(Records to process begins)

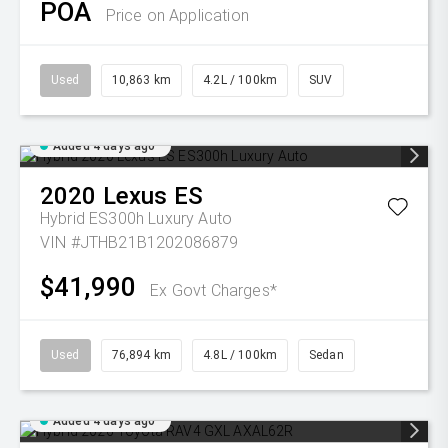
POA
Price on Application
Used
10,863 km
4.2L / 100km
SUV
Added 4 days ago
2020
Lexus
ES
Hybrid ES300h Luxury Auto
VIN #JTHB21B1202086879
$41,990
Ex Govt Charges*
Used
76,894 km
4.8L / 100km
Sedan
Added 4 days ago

(Records to process ends)
(Records to process begins)

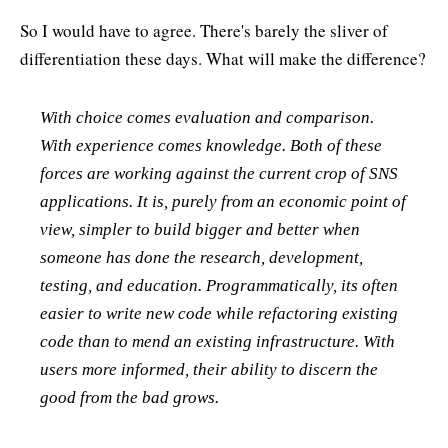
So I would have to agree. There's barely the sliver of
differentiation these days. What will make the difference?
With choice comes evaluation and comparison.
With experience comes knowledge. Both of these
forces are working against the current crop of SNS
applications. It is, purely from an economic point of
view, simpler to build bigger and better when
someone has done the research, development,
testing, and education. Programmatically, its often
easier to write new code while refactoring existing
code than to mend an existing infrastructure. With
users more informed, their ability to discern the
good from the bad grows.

(Records to process ends)

Assignment =>
In your answer, include only the lines above starting at the line that holds "With experience comes" and ending at the line that holds "someone has done", copied exactly.

Output for this task =>
With experience comes knowledge. Both of these
forces are working against the current crop of SNS
applications. It is, purely from an economic point of
view, simpler to build bigger and better when
someone has done the research, development,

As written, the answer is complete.